Decade-long satellite altimeter data from the Ocean Topography Experiment (TOPEX)/Poseidon and European Remote Sensing Satellite-1 and-2 (ERS-1/2) missions are analyzed to investigate the eddy signals in the South Pacific Ocean. High–eddy kinetic energy (EKE) bands with well-defined annual cycles are detected along the eastward-flowing surface currents of the South Tropical Countercurrent (STCC) between 21°–29°S and the South Equatorial Countercurrent (SECC) centered near 9°S. Overriding the westward-flowing South Equatorial Current (SEC), the STCC layer has the sign of its mean potential vorticity gradient opposite to that in the SEC layer, subjecting the vertically sheared STCC–SEC system to baroclinic instability.
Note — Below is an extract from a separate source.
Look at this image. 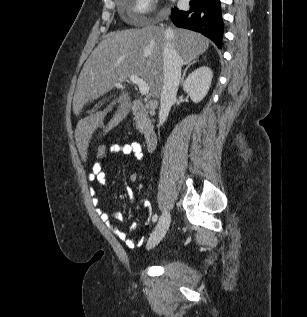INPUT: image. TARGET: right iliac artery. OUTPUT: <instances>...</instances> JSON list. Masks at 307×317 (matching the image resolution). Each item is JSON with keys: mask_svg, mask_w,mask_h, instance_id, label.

In austral winter, the STCC–SEC system is baroclinically more unstable than in other seasons because of the large vertical shear and weak stratification. This seasonal variation in the intensity of baroclinic instability is responsible for the seasonal modulation of the STCC's EKE field with a November–December maximum and a June–July minimum. The large deformation radius in the low-latitude SECC region, on the other hand, prevents the vertically sheared SECC–SEC system from becoming baroclinically unstable. With the broad, westward-flowing SEC weakening the stabilizing planetary β effect, the high EKE level observed along the SECC is found to result from the barotropic instability associated with the horizontal shear of the SECC–SEC system. Together with an analysis of energetics, it is shown that the seasonal variation in the intensity of barotropic instability accounts for the seasonal modulation of the SECC's EKE field, with a maximum in April and a minimum in August.